Fue milagroso que no me matara en los dos primeros kilómetros... Miré el cuentakilómetros y vi que rebasaba en mucho el límite de velocidad. Me paré y respiré profundamente hasta recuperar cierto control. Pensé que no podía dejar a tío Otto tal como lo había encontrado; despertaría demasiada curiosidad. Tenía que regresar. Además, he de reconocerlo, la curiosidad me embargaba. Una curiosidad malsana. Ojalá no la hubiera sentido, ojalá me hubiera resistido; en verdad, ojalá hubiera dejado que fueran y formularan sus preguntas. Pero volví. Me quedé unos minutos delante de su puerta... de pie, casi en el mismo lugar y en la misma postura que él solía adoptar cuando contemplaba aquel camión. Y allí llegué a esta conclusión: allá en el campo, el camión estaba en una posición distinta, ligeramente distinta.
Luego entré.
Las primeras moscas empezaban a revolotear y zumbar junto a su rostro. Podía ver las marcas de aceite en su cara: el pulgar a la izquierda, tres dedos a la derecha. Miré nerviosamente hacia la ventana donde había visto al Cresswell, después fui hasta su cama. Saqué el pañuelo y borré las huellas. Luego me incliné y abrí la boca de tío Otto.

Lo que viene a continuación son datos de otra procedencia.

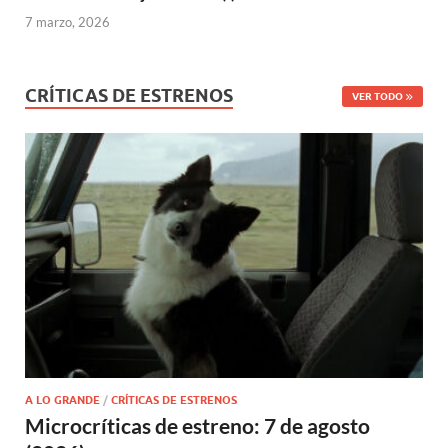
7 marzo, 2026
CRÍTICAS DE ESTRENOS
VER TODO
A LO GRANDE
/
CRÍTICAS DE ESTRENOS
Microcríticas de estreno: 7 de agosto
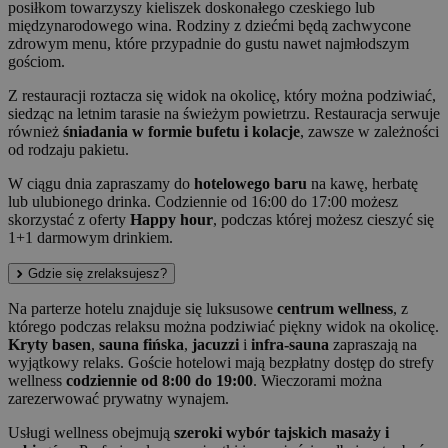
posiłkom towarzyszy kieliszek doskonałego czeskiego lub
międzynarodowego wina. Rodziny z dziećmi będą zachwycone
zdrowym menu, które przypadnie do gustu nawet najmłodszym
gościom.
Z restauracji roztacza się widok na okolicę, który można podziwiać,
siedząc na letnim tarasie na świeżym powietrzu. Restauracja serwuje
również
śniadania w formie bufetu i kolacje
, zawsze w zależności
od rodzaju pakietu.
W ciągu dnia zapraszamy do
hotelowego baru
na kawę, herbatę
lub ulubionego drinka. Codziennie od 16:00 do 17:00 możesz
skorzystać z oferty
Happy hour
, podczas której możesz cieszyć się
1+1 darmowym drinkiem.
Gdzie się zrelaksujesz?
Na parterze hotelu znajduje się luksusowe
centrum wellness
, z
którego podczas relaksu można podziwiać piękny widok na okolicę.
Kryty basen
,
sauna fińska
,
jacuzzi
i
infra-sauna
zapraszają na
wyjątkowy relaks. Goście hotelowi mają bezpłatny dostęp do strefy
wellness
codziennie od 8:00 do 19:00
. Wieczorami można
zarezerwować prywatny wynajem.
Usługi wellness obejmują
szeroki wybór tajskich masaży i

Lo que cayó de ella fue una bujía Champion, una del viejo modelo Maxy-Duty, casi tan grande como un puño.
La cogí y me la llevé. Ojalá no lo hubiera hecho, pero en aquel momento era presa del horror. Habría sido más aconsejable no tener ese objeto conmigo, en mi despacho, donde puedo verlo, cogerlo y sopesarlo... la bujía de 920 que saqué de la boca de tío Otto.

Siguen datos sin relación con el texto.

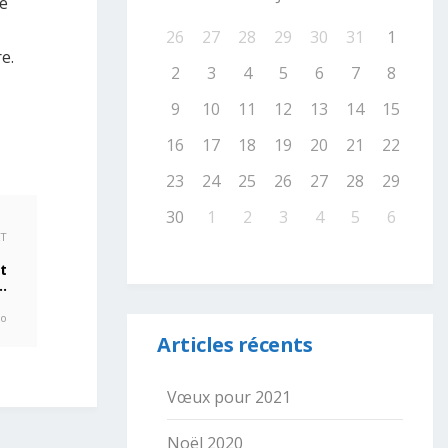
te
26
27
28
29
30
31
1
e.
2
3
4
5
6
7
8
9
10
11
12
13
14
15
16
17
18
19
20
21
22
23
24
25
26
27
28
29
30
1
2
3
4
5
6
XT
t
…
go
Articles récents
Vœux pour 2021
Noël 2020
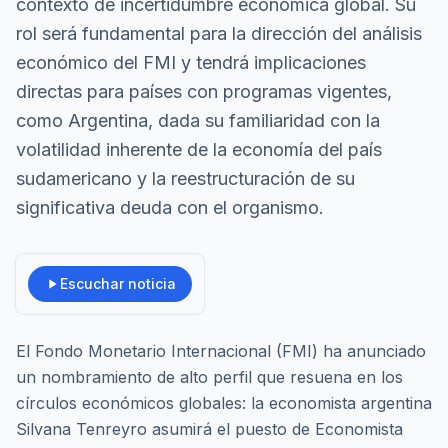
contexto de incertidumbre económica global. Su
rol será fundamental para la dirección del análisis
económico del FMI y tendrá implicaciones
directas para países con programas vigentes,
como Argentina, dada su familiaridad con la
volatilidad inherente de la economía del país
sudamericano y la reestructuración de su
significativa deuda con el organismo.
Escuchar noticia
El Fondo Monetario Internacional (FMI) ha anunciado
un nombramiento de alto perfil que resuena en los
círculos económicos globales: la economista argentina
Silvana Tenreyro asumirá el puesto de Economista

Si no la tuviera conmigo, si no me la hubiera llevado cuando salí huyendo de la casita por segunda vez, quizá hubiera podido tratar de creer que todo (no solamente ver el Cresswell, desde la carretera, pegado a la casa como un enorme perro colorado, sino todo) había sido únicamente una alucinación. Pero aquí la tengo; le da la luz. Es auténtica. Pesa. «El camión se acerca cada año un poco más», me había dicho tío Otto, y ahora me parece que tenía razón, pero ni siquiera tenía la menor idea de lo cerca que podía llegar el Cresswell.

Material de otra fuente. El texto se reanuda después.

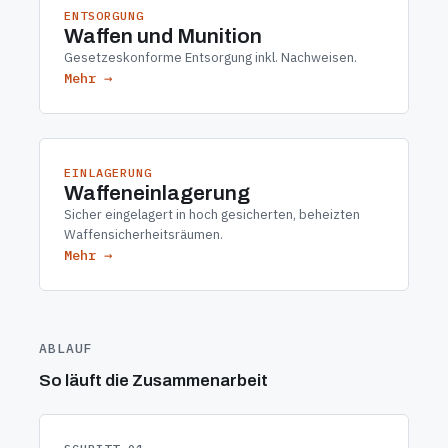
ENTSORGUNG
Waffen und Munition
Gesetzeskonforme Entsorgung inkl. Nachweisen.
Mehr →
EINLAGERUNG
Waffeneinlagerung
Sicher eingelagert in hoch gesicherten, beheizten
Waffensicherheitsräumen.
Mehr →
ABLAUF
So läuft die Zusammenarbeit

El veredicto de la ciudad fue que tío Otto se había suicidado tragando aceite, y fue la comidilla de una semana en Castle Rock. Carl Durkin, el encargado de la funeraria, dijo que cuando los médicos lo abrieron para la autopsia, encontraron casi un litro de aceite en su interior... y no solamente en el estómago. Todo su organismo estaba lubricado. Lo que la gente de la ciudad quería saber era qué había hecho con la garrafa de plástico. Porque jamás encontraron ninguna.
Tal como he dicho, la mayoría de los que lean este relato no lo creerán, a menos que les haya ocurrido algo parecido. Pero el camión aún sigue en su campo... y, créanlo o no, todo aquello sucedió.